Thursday, January 7, 2010

2010.

As I have thought about starting a new year, I go back to the reason I don't do resolutions. Every day is a new start. A new opportunity for change. Growth. Development. Each new morning is a time to reflect on what you can do better that day. So I don't do resolutions. But with a new year beginning, I thought I'd do this a little differently. Of course there are things I hope 2010 will be. Wonderful. Healthy. Happy. Paid mortgage. New baby. Finished basement. Etc. I got an idea from another blog. I thought it was the right way to handle a new year. Pick a word. A word that will be my mantra, my goal for the year. I gave it a lot of thought. Hope. Faith. Blessed. Growth. Compassion. Courage. Move. Many words came to mind. But as we were having our family scripture study last week, a word jumped out at me from a verse. Joy.

My word for 2010 is JOY.

If you get emails from me, my signature line says “Finding Joy in the Journey.” President Monson counseled us to do just that. Find joy in the journey. The journey is bumpy, rocky, unflattering, uncontrollable. But to find joy in it, well, it's just a better journey. A much better journey. And I can see the direct outcome of joy in my life every day.

I can't control how quickly our baby will come. It's a bit daunting and makes my heart ache uncontrollably. But I know that I have so much right here right now. I know my family isn't complete. There is at least one more who will come. But I can't control it. So the next best thing is to just have Joy! To find joy in every part of my journey every day.

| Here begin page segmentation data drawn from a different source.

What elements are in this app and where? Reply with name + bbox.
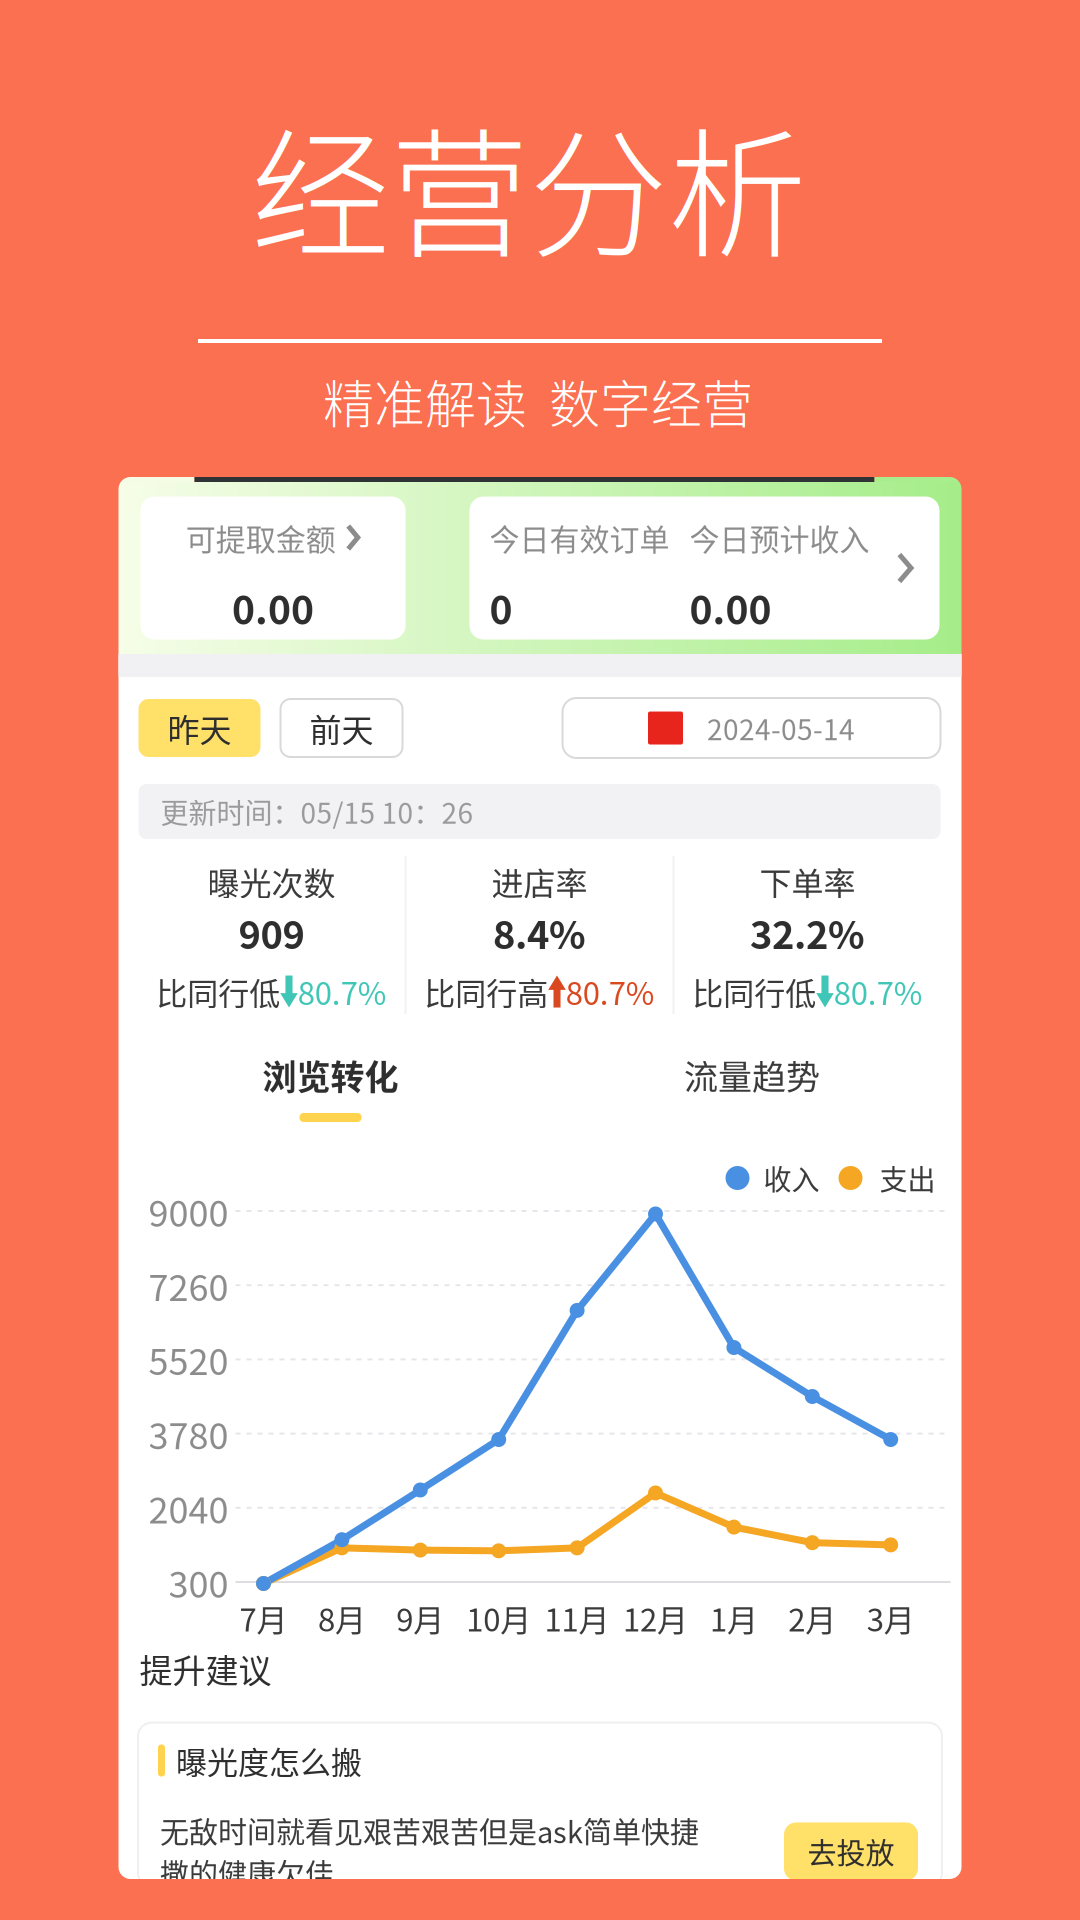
staticText: 8.4% bbox=[493, 905, 586, 960]
button[interactable]: 可提取金额 bbox=[140, 496, 406, 640]
staticText: 1月 bbox=[710, 1596, 758, 1640]
staticText: 80.7% bbox=[834, 969, 923, 1014]
staticText: 进店率 bbox=[492, 858, 588, 905]
staticText: 今日有效订单 bbox=[490, 516, 670, 559]
staticText: 流量趋势 bbox=[684, 1050, 820, 1100]
staticText: 3月 bbox=[867, 1596, 915, 1640]
staticText: 12月 bbox=[623, 1596, 688, 1640]
staticText: 8月 bbox=[318, 1596, 366, 1640]
staticText: 9000 bbox=[148, 1185, 228, 1237]
staticText: 80.7% bbox=[298, 969, 387, 1014]
staticText: 比同行低 bbox=[692, 969, 816, 1014]
staticText: 9月 bbox=[396, 1596, 444, 1640]
staticText: 精准解读 数字经营 bbox=[323, 364, 753, 438]
button[interactable]: 今日有效订单 bbox=[470, 496, 940, 640]
staticText: 10月 bbox=[466, 1596, 531, 1640]
staticText: 80.7% bbox=[566, 969, 655, 1014]
staticText: 提升建议 bbox=[140, 1645, 272, 1692]
staticText: 3780 bbox=[148, 1408, 228, 1460]
staticText: 今日预计收入 bbox=[690, 516, 870, 559]
button[interactable]: 去投放 bbox=[784, 1822, 918, 1880]
staticText: 7260 bbox=[148, 1259, 228, 1311]
staticText: 7月 bbox=[240, 1596, 288, 1640]
staticText: 比同行低 bbox=[156, 969, 280, 1014]
button[interactable]: 流量趋势 bbox=[542, 1049, 962, 1122]
staticText: 0.00 bbox=[232, 579, 314, 636]
staticText: 更新时间：05/15 10：26 bbox=[160, 791, 474, 832]
staticText: 300 bbox=[168, 1556, 228, 1608]
staticText: 0 bbox=[490, 579, 512, 636]
staticText: 5520 bbox=[148, 1333, 228, 1385]
button[interactable]: 前天 bbox=[280, 699, 402, 757]
staticText: 2月 bbox=[788, 1596, 836, 1640]
staticText: 经营分析 bbox=[251, 84, 807, 286]
staticText: 支出 bbox=[880, 1158, 936, 1198]
staticText: 收入 bbox=[764, 1158, 820, 1198]
staticText: 无敌时间就看见艰苦艰苦但是ask简单快捷撒的健康欠佳 bbox=[160, 1810, 699, 1894]
staticText: 2040 bbox=[148, 1482, 228, 1534]
staticText: 32.2% bbox=[750, 905, 865, 960]
staticText: 0.00 bbox=[690, 579, 772, 636]
staticText: 909 bbox=[238, 905, 304, 960]
staticText: 下单率 bbox=[760, 858, 856, 905]
button[interactable]: 浏览转化 bbox=[118, 1049, 542, 1122]
staticText: 前天 bbox=[310, 705, 374, 751]
staticText: 曝光次数 bbox=[208, 858, 336, 905]
button[interactable]: 昨天 bbox=[138, 699, 260, 757]
staticText: 去投放 bbox=[808, 1830, 894, 1872]
button[interactable]: 2024-05-14 bbox=[562, 698, 940, 758]
staticText: 比同行高 bbox=[424, 969, 548, 1014]
staticText: 可提取金额 bbox=[186, 516, 336, 559]
staticText: 11月 bbox=[545, 1596, 610, 1640]
staticText: 昨天 bbox=[168, 705, 232, 751]
staticText: 2024-05-14 bbox=[707, 708, 855, 748]
staticText: 曝光度怎么搬 bbox=[176, 1738, 362, 1783]
staticText: 浏览转化 bbox=[262, 1050, 398, 1100]
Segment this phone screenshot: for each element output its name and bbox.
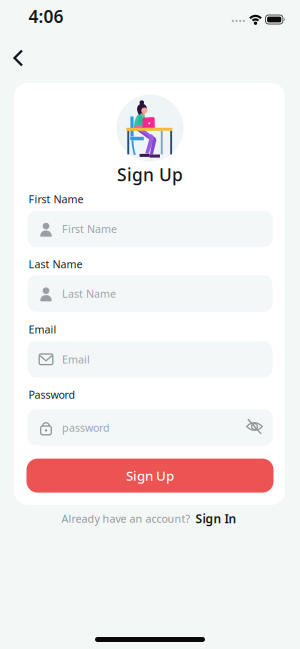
button[interactable]: Sign In bbox=[196, 510, 236, 526]
staticText: Email bbox=[28, 322, 56, 336]
staticText: Last Name bbox=[62, 286, 116, 301]
staticText: First Name bbox=[62, 222, 117, 236]
staticText: 4:06 bbox=[28, 5, 64, 28]
button[interactable]: Show password bbox=[244, 416, 266, 438]
button[interactable]: Last Name bbox=[28, 275, 272, 312]
staticText: Already have an account? bbox=[62, 511, 190, 526]
staticText: Sign Up bbox=[117, 163, 183, 186]
button[interactable]: Back bbox=[3, 43, 33, 73]
button[interactable]: First Name bbox=[28, 211, 272, 247]
button[interactable]: Sign Up bbox=[26, 459, 274, 493]
staticText: First Name bbox=[28, 192, 84, 206]
button[interactable]: Email bbox=[28, 341, 272, 378]
staticText: Sign Up bbox=[126, 467, 174, 484]
staticText: password bbox=[62, 420, 110, 435]
staticText: Last Name bbox=[28, 257, 82, 271]
staticText: Password bbox=[28, 388, 76, 402]
staticText: Sign In bbox=[196, 510, 236, 526]
button[interactable]: password bbox=[28, 409, 272, 446]
staticText: Email bbox=[62, 352, 90, 366]
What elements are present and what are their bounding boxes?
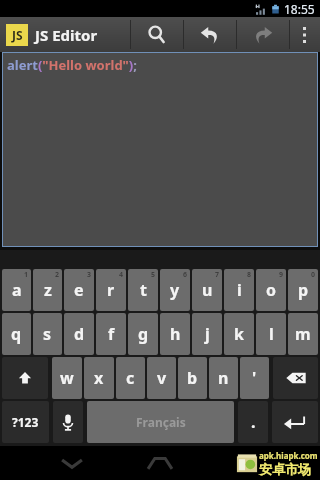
staticText: apk.hiapk.com [259,450,318,461]
button[interactable]: g [128,313,158,355]
staticText: t [140,279,147,301]
staticText: 6 [183,270,188,280]
staticText: d [74,323,85,345]
button[interactable]: Hide keyboard [54,446,90,480]
button[interactable]: JS [0,17,130,52]
staticText: a [12,279,22,301]
staticText: alert("Hello world"); [7,56,137,74]
button[interactable]: . [238,401,268,443]
button[interactable]: Undo [184,17,236,52]
button[interactable]: f [96,313,126,355]
button[interactable]: shift [2,357,48,399]
button[interactable]: y [160,269,190,311]
staticText: 5 [151,270,156,280]
staticText: 1 [24,270,29,280]
staticText: l [269,323,274,345]
button[interactable]: n [209,357,238,399]
button[interactable]: t [128,269,158,311]
button[interactable]: ' [240,357,269,399]
staticText: z [44,279,52,301]
button[interactable]: l [256,313,286,355]
staticText: k [234,323,244,345]
button[interactable]: x [84,357,114,399]
staticText: r [107,279,115,301]
staticText: j [205,323,210,345]
button[interactable]: d [64,313,94,355]
button[interactable]: Search [131,17,183,52]
staticText: g [138,323,149,345]
button[interactable]: Redo [237,17,289,52]
staticText: 8 [247,270,252,280]
staticText: Français [136,414,186,430]
button[interactable]: k [224,313,254,355]
button[interactable]: s [33,313,62,355]
button[interactable]: o [256,269,286,311]
staticText: 9 [279,270,284,280]
staticText: o [266,279,277,301]
button[interactable]: u [192,269,222,311]
staticText: ?123 [12,414,39,430]
button[interactable]: v [147,357,176,399]
staticText: h [170,323,181,345]
button[interactable]: Français [87,401,234,443]
button[interactable]: p [288,269,318,311]
button[interactable]: z [33,269,62,311]
staticText: s [43,323,52,345]
staticText: c [126,367,135,389]
staticText: JS Editor [35,25,98,45]
staticText: m [295,323,311,345]
button[interactable]: w [52,357,82,399]
staticText: ' [252,367,257,389]
staticText: JS [12,27,23,43]
staticText: b [187,367,198,389]
staticText: p [298,279,309,301]
staticText: 18:55 [284,1,315,17]
staticText: 安卓市场 [259,461,311,477]
button[interactable]: ?123 [2,401,49,443]
staticText: 2 [55,270,60,280]
button[interactable]: q [2,313,31,355]
staticText: n [218,367,229,389]
button[interactable]: c [116,357,145,399]
button[interactable]: mic [53,401,83,443]
staticText: i [237,279,242,301]
staticText: e [74,279,84,301]
button[interactable]: a [2,269,31,311]
button[interactable]: m [288,313,318,355]
button[interactable]: alert("Hello world"); [2,52,318,247]
button[interactable]: del [273,357,318,399]
staticText: 3 [87,270,92,280]
staticText: 4 [119,270,124,280]
staticText: y [170,279,180,301]
button[interactable]: i [224,269,254,311]
button[interactable]: r [96,269,126,311]
button[interactable]: h [160,313,190,355]
staticText: x [94,367,104,389]
staticText: 7 [215,270,220,280]
staticText: 0 [311,270,316,280]
button[interactable]: Home [140,446,180,480]
staticText: q [11,323,22,345]
button[interactable]: More options [290,17,320,52]
staticText: f [108,323,115,345]
button[interactable]: enter [272,401,318,443]
staticText: v [157,367,167,389]
button[interactable]: b [178,357,207,399]
staticText: . [251,411,256,433]
staticText: w [60,367,74,389]
staticText: u [202,279,213,301]
button[interactable]: e [64,269,94,311]
button[interactable]: j [192,313,222,355]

What word would you use for this year if you could only choose one?

5 comments:

Mama Bear said...

I love it! My goal this year is to purge the negativity in my life so I guess we are thinking along the same lines. You are such a great example of joy and I am grateful for the opportunity to serve with you in the primary.

Crissy said...

Confidence. I know that I am capable of so much more than I give myself credit for. Great post, Jennie! May this year be a joyful one for you!

Kim said...

I think this post is just wonderful. I felt joyful and hopeful just reading it. I think my word would be Peace. I need some of that in my life and my heart.

Hollyween said...

I like the word thing too, but can't ever pick just one word that really describes the FULL year for me. There's just too manny. I hope your year is filled with all the things you mentioned---especially a new baby. Here's to 2010!

Single Women Adopting Children said...

I think I would have to choose "grateful." I used to keep a gratitude journal and I want to start doing that again....writing down 2-3 things I am grateful for.